Amusing vignettes show how Minty, in total revolt against her hard work and achievement-centered upbringing, employed creative, effective strategies to get away with doing nothing while appearing to be busy and engaged, as “being fired is a pain in the ass.” Her strategies, while amusing, even slapstick ridiculous, demonstrate both knowledge of human psychology and how a variety of work situations really function (or don’t). They include giving ambiguous answers to work-related questions; sly methods of getting others to do the work; always looking overworked and in a hurry; and getting a higher education, which opens access to jobs that pay well for very little actual work. The book provides a list of such professions, including that of psychologist, a job that it says entails appearing to listen while holding an “inquisitive, yet pensive stare”; making sure that clients understand that their problems require return visits; and deciding where to dine that evening with a client’s money.
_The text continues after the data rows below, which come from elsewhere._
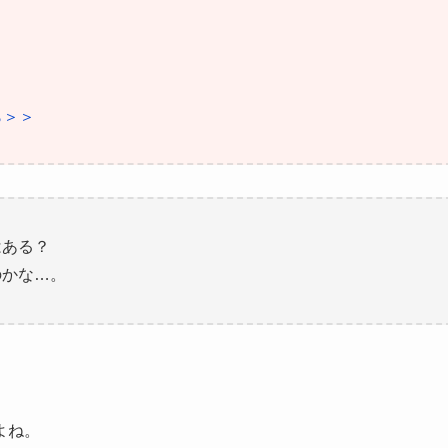
ら＞＞
はある？
のかな…。
よね。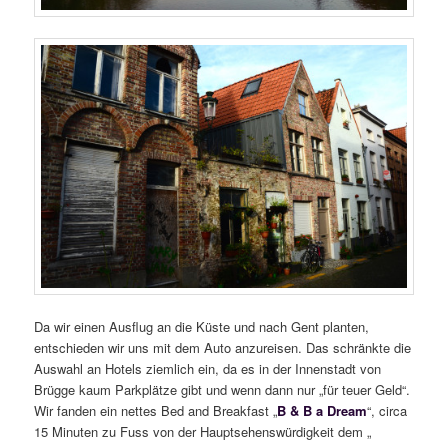
Da wir einen Ausflug an die Küste und nach Gent planten,
entschieden wir uns mit dem Auto anzureisen. Das schränkte die
Auswahl an Hotels ziemlich ein, da es in der Innenstadt von
Brügge kaum Parkplätze gibt und wenn dann nur „für teuer Geld“.
Wir fanden ein nettes Bed and Breakfast „
B & B a Dream
“, circa
15 Minuten zu Fuss von der Hauptsehenswürdigkeit dem „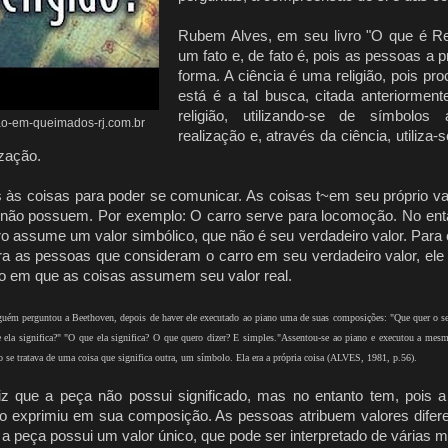
Rubem Alves, em seu livro "O que é Reli
um fato e, de fato é, pois as pessoas a
forma. A ciência é uma religião, pois pr
está é a tal busca, citada anteriorme
religião, utilizando-se de símbolos 
ao-em-queimados-rj.com.br
realização e, através da ciência, utiliza
zação.
s coisas para poder se comunicar. As coisas t~em seu próprio v
s não possuem. Por exemplo: O carro serve para locomoção. No entan
ro assume um valor simbólico, que não é seu verdadeiro valor. Para
a as pessoas que consideram o carro em seu verdadeiro valor, ele
 em que as coisas assumem seu valor real.
uém perguntou a Beethoven, depois de haver ele executado ao piano uma de suas composições: "Que quer o sen
 ela significa?" "O que ela significa? O que quero dizer? E simples."Assentou-se ao piano e executou a mesma
 se tratava de uma coisa que significa outra, um símbolo. Ela era a própria coisa (ALVES, 1981, p.56).
z que a peça não possui significado, mas no entanto tem, pois 
o exprimiu em sua composição. As pessoas atribuem valores dife
a peça possui um valor único, que pode ser interpretado de várias m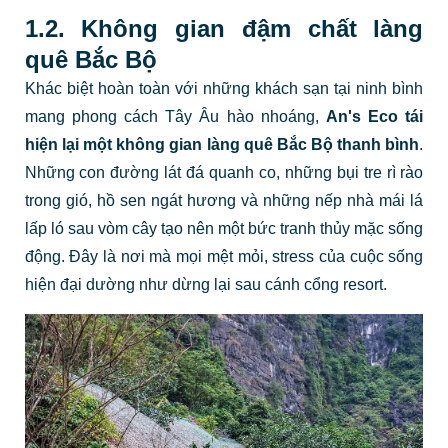
1.2. Không gian đậm chất làng
quê Bắc Bộ
Khác biệt hoàn toàn với những khách sạn tại ninh bình
mang phong cách Tây Âu hào nhoáng,
An's Eco tái
hiện lại một không gian làng quê Bắc Bộ thanh bình
.
Những con đường lát đá quanh co, những bụi tre rì rào
trong gió, hồ sen ngát hương và những nếp nhà mái lá
lấp ló sau vòm cây tạo nên một bức tranh thủy mặc sống
động. Đây là nơi mà mọi mệt mỏi, stress của cuộc sống
hiện đại dường như dừng lại sau cánh cổng resort.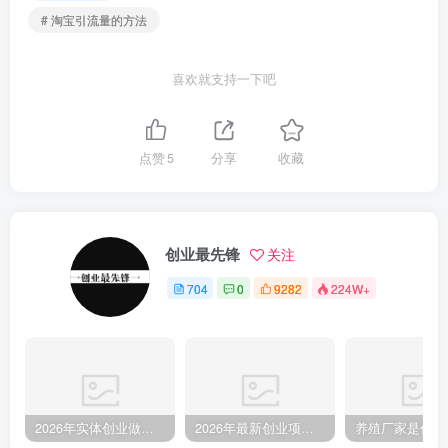
# 淘宝引流量的方法
喜欢就支持一下吧
点赞
5
分享
收藏
创业最先锋
关注
704
0
9282
224W+
2026年实体创业做什么比较稳？这5个线下生意客流很踏实
2026年最新创业项目参考：9大领域106个项目及补贴参考全攻略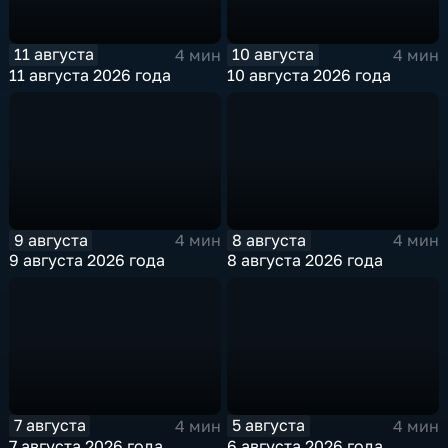
11 августа
10 августа
4 мин
4 мин
11 августа 2026 года
10 августа 2026 года
9 августа
8 августа
4 мин
4 мин
9 августа 2026 года
8 августа 2026 года
7 августа
5 августа
4 мин
4 мин
7 августа 2026 года
6 августа 2026 года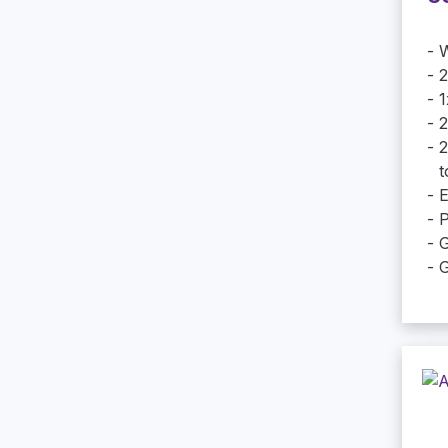
W
2
1
2
2
t
E
P
G
G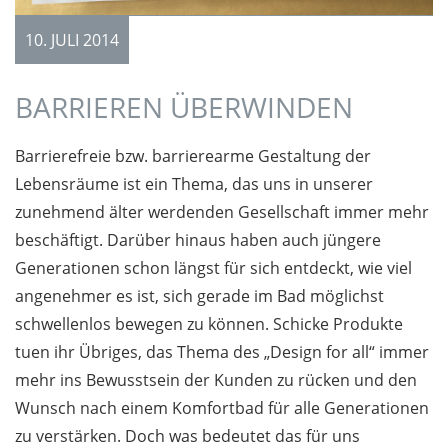
10. JULI 2014
BARRIEREN ÜBERWINDEN
Barrierefreie bzw. barrierearme Gestaltung der
Lebensräume ist ein Thema, das uns in unserer
zunehmend älter werdenden Gesellschaft immer mehr
beschäftigt. Darüber hinaus haben auch jüngere
Generationen schon längst für sich entdeckt, wie viel
angenehmer es ist, sich gerade im Bad möglichst
schwellenlos bewegen zu können. Schicke Produkte
tuen ihr Übriges, das Thema des „Design for all“ immer
mehr ins Bewusstsein der Kunden zu rücken und den
Wunsch nach einem Komfortbad für alle Generationen
zu verstärken. Doch was bedeutet das für uns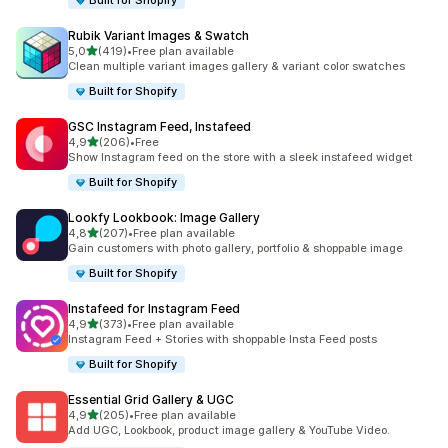
Built for Shopify
Rubik Variant Images & Swatch
5 yıldız üzerinden
5,0
(419)
•
Free plan available
toplam 419 değerlendirme
Clean multiple variant images gallery & variant color swatches
Built for Shopify
GSC Instagram Feed, Instafeed
5 yıldız üzerinden
4,9
(206)
•
Free
toplam 206 değerlendirme
Show Instagram feed on the store with a sleek instafeed widget
Built for Shopify
Lookfy Lookbook: Image Gallery
5 yıldız üzerinden
4,8
(207)
•
Free plan available
toplam 207 değerlendirme
Gain customers with photo gallery, portfolio & shoppable image
Built for Shopify
Instafeed for Instagram Feed
5 yıldız üzerinden
4,9
(373)
•
Free plan available
toplam 373 değerlendirme
Instagram Feed + Stories with shoppable Insta Feed posts
Built for Shopify
Essential Grid Gallery & UGC
5 yıldız üzerinden
4,9
(205)
•
Free plan available
toplam 205 değerlendirme
Add UGC, Lookbook, product image gallery & YouTube Video.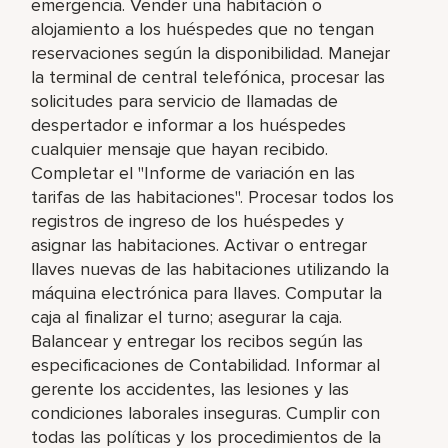
emergencia. Vender una habitación o
alojamiento a los huéspedes que no tengan
reservaciones según la disponibilidad. Manejar
la terminal de central telefónica, procesar las
solicitudes para servicio de llamadas de
despertador e informar a los huéspedes
cualquier mensaje que hayan recibido.
Completar el "Informe de variación en las
tarifas de las habitaciones". Procesar todos los
registros de ingreso de los huéspedes y
asignar las habitaciones. Activar o entregar
llaves nuevas de las habitaciones utilizando la
máquina electrónica para llaves. Computar la
caja al finalizar el turno; asegurar la caja.
Balancear y entregar los recibos según las
especificaciones de Contabilidad. Informar al
gerente los accidentes, las lesiones y las
condiciones laborales inseguras. Cumplir con
todas las políticas y los procedimientos de la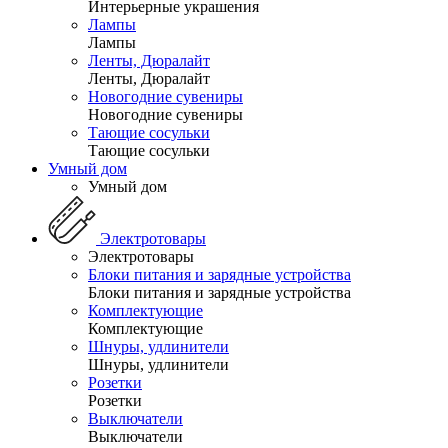
Интерьерные украшения
Лампы
Лампы
Ленты, Дюралайт
Ленты, Дюралайт
Новогодние сувениры
Новогодние сувениры
Тающие сосульки
Тающие сосульки
Умный дом
Умный дом
Электротовары
Электротовары
Блоки питания и зарядные устройства
Блоки питания и зарядные устройства
Комплектующие
Комплектующие
Шнуры, удлинители
Шнуры, удлинители
Розетки
Розетки
Выключатели
Выключатели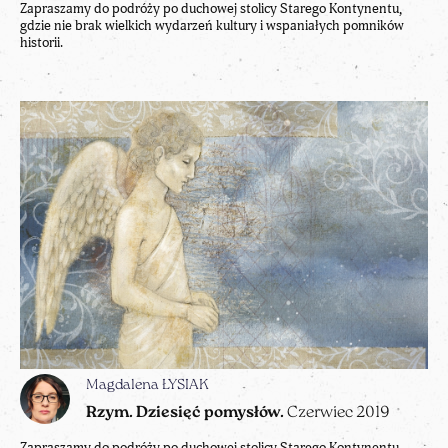
Zapraszamy do podróży po duchowej stolicy Starego Kontynentu,
gdzie nie brak wielkich wydarzeń kultury i wspaniałych pomników
historii.
Magdalena ŁYSIAK
Rzym. Dziesięć pomysłów.
Czerwiec 2019
Zapraszamy do podróży po duchowej stolicy Starego Kontynentu,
Although its basic approach is comedic, the book makes a convincing case that, in the drive for material success, many people don’t even know what it is that would make their hearts sing and their spirits soar, and give little attention to personal joy and satisfaction on a day-to-day basis. Countering the ubiquitous advice to take a loved activity and make a career of it, the book argues that doing so would turn a passion into work, negating its benefits.
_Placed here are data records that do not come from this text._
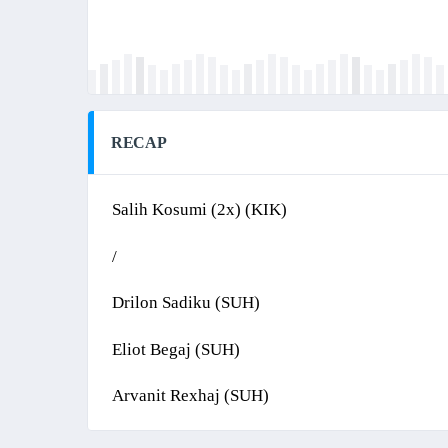
RECAP
Salih Kosumi (2x) (KIK)
/
Drilon Sadiku (SUH)
Eliot Begaj (SUH)
Arvanit Rexhaj (SUH)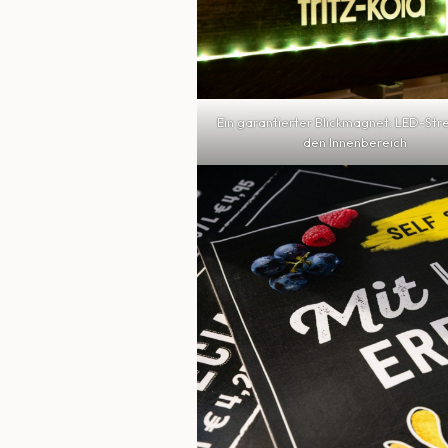
Ein garantierter Blickmagnet: LED-Stre
den Innenbereich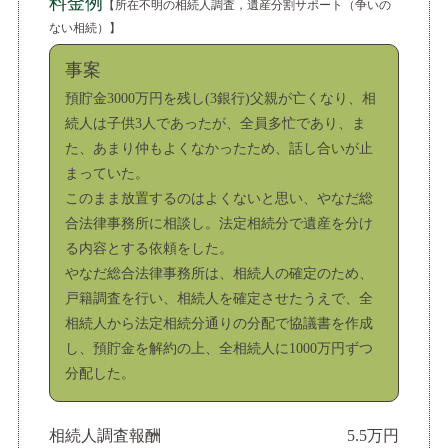
料金例
【所在不明の相続人調査，遺産分割サポート（争いの
ない相続）】
事案
預貯金3000万円を残し(3銀行)父親が亡くなり、相
続人は子供3人であったが、全員多忙であり、ま
た、あまり仲もよくなかったため、話し合いが止
まっていた。
このまま放置するのはよくないと思い、やなだ総
合法律事務所に相談し。法定相続分で遺産を分け
る内容とする依頼をした。
やなだ総合法律事務所は、相続人の確定のため、
戸籍調査を行い、相続人を確定させたうえで、全
相続人から法定相続分通りの分配で協議書を作成
し、預貯金を解約の上、全相続人に1000万円ずつ
分配した。
相続人調査報酬
5.5万円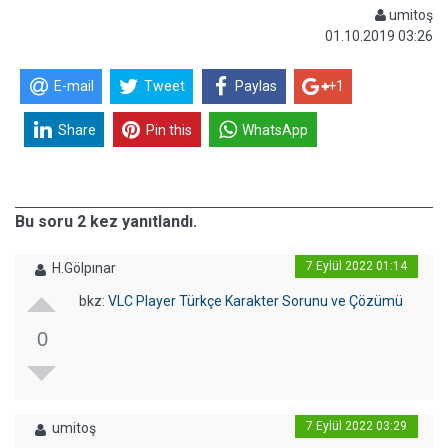
umitoş
01.10.2019 03:26
E-mail
Tweet
Paylas
+1
Share
Pin this
WhatsApp
Bu soru 2 kez yanıtlandı.
7 Eylül 2022 01:14
H.Gölpınar
bkz:
VLC Player Türkçe Karakter Sorunu ve Çözümü
0
7 Eylül 2022 03:29
umitoş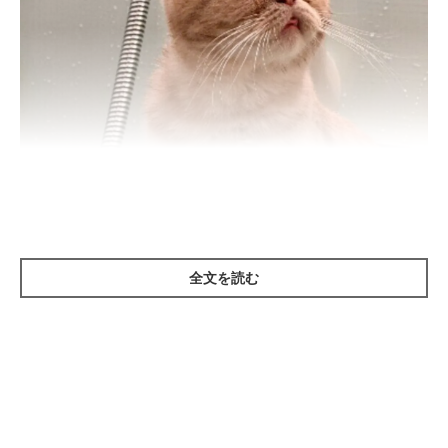
ねこのきもち投稿写真ギャラリー
全文を読む
――「涙やけ」とは、猫の目がどのような状態になることを指す
のでしょうか。
岡本先生：
「猫の涙が眼瞼（がんけん）の下の皮膚に流れることで細菌が繁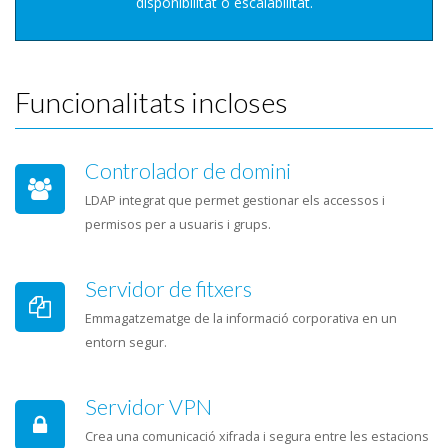
disponibilitat o escalabilitat.
Funcionalitats incloses
Controlador de domini
LDAP integrat que permet gestionar els accessos i
permisos per a usuaris i grups.
Servidor de fitxers
Emmagatzematge de la informació corporativa en un
entorn segur.
Servidor VPN
Crea una comunicació xifrada i segura entre les estacions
A hilarious antidote to labor-intensive work ethics, Dare to Do Nothing highlights the many benefits of enjoying life while exerting minimal effort—or better yet, doing nothing at all.
– Kristine Morris – Foreword Reviews
FOR STRIP OR GAMBLE
In this thriller, several women’s lives radically change after crossing a movie star with mob ties and possible homicidal urges.
Lucy Higgins, the 25-year-old assistant manager at a seedy New York City strip club in 1999, is great at her job. That doesn’t mean she relishes it, and popular actor Nick Terlotta is her shot at something better. She catches his attention dancing onstage (her former profession) and scores a role in a low-budget film Nick wrote and is producing. He’s captivating in a way Lucy can’t explain, but their relationship gradually reveals his kinks, including an appalling sexual taste. In a corresponding narrative set seven years earlier, Jackie Vintour works her poker mastery in the glitzy Las Vegas casinos. But she’s really there for Nick; he’s deeply involved with the mob and the likely reason Jackie’s older sister, Scarlett, disappeared in 1985. Jackie teams up with old friend Bill Brennan, who knew Scarlett and now works in a betting cage in the run-down Stardust. That’s Nick’s favorite Vegas haunt and the perfect place to kill the film star—and maybe even rob the casino at the same time. Minty’s character-driven tale showcases other narratives, from Scarlett’s story to teenage Nick’s, as his deplorable mob father in the ’50s shapes his adulthood. Nick’s self-indulgence and condescension make him repugnant, but the full extent of his depravity (has he killed someone?) isn’t immediately known. As such, suspense relentlessly fuels scenes, especially as the potential female victims are so appealing, notwithstanding turns like Jackie’s murderous revenge plot. The author establishes characters via dialogue, and while this produces plenty of conversations, brief exchanges and pithy chapters keep the story moving. The author also adds pop-culture nods for the changing time periods—primarily mob-related films and TV shows, as Mafia movies are Nick’s claim to fame. This somber thriller ends on a denouement that readers won’t soon forget.
An enthralling cast headlines this dark, edgy tale of vengeance and murder.